What you need to do:
After locating the line that contains "工事積算内訳書の公表について" in the data below, set down exactly that line and each one after it through the line that contains "大和快速進化的特質之一，那就是「分享」！", and nothing more.

Given data:
Segment Open
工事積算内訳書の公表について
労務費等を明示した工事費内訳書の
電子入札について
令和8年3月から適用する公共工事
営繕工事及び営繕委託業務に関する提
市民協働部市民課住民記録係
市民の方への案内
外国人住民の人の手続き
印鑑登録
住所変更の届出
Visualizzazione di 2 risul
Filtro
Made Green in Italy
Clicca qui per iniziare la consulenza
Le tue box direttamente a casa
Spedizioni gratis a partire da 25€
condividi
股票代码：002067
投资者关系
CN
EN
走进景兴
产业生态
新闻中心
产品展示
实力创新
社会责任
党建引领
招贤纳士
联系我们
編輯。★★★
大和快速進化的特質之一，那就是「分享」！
Segment Closed
Segment Open
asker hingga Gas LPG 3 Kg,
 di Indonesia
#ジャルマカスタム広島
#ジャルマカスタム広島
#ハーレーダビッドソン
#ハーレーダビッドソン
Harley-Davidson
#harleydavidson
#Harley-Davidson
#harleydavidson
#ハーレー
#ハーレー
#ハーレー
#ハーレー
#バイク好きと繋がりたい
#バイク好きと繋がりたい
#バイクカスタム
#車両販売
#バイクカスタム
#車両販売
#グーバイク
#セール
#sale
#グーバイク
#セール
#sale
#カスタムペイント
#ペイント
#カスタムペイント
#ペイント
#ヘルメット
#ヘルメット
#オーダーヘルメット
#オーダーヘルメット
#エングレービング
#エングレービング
Segment Closed
Segment Open
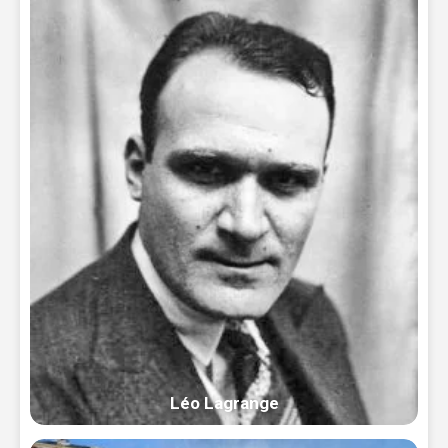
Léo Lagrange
Segment Closed
Reply to the task:
工事積算内訳書の公表について
労務費等を明示した工事費内訳書の
電子入札について
令和8年3月から適用する公共工事
営繕工事及び営繕委託業務に関する提
市民協働部市民課住民記録係
市民の方への案内
外国人住民の人の手続き
印鑑登録
住所変更の届出
Visualizzazione di 2 risul
Filtro
Made Green in Italy
Clicca qui per iniziare la consulenza
Le tue box direttamente a casa
Spedizioni gratis a partire da 25€
condividi
股票代码：002067
投资者关系
CN
EN
走进景兴
产业生态
新闻中心
产品展示
实力创新
社会责任
党建引领
招贤纳士
联系我们
編輯。★★★
大和快速進化的特質之一，那就是「分享」！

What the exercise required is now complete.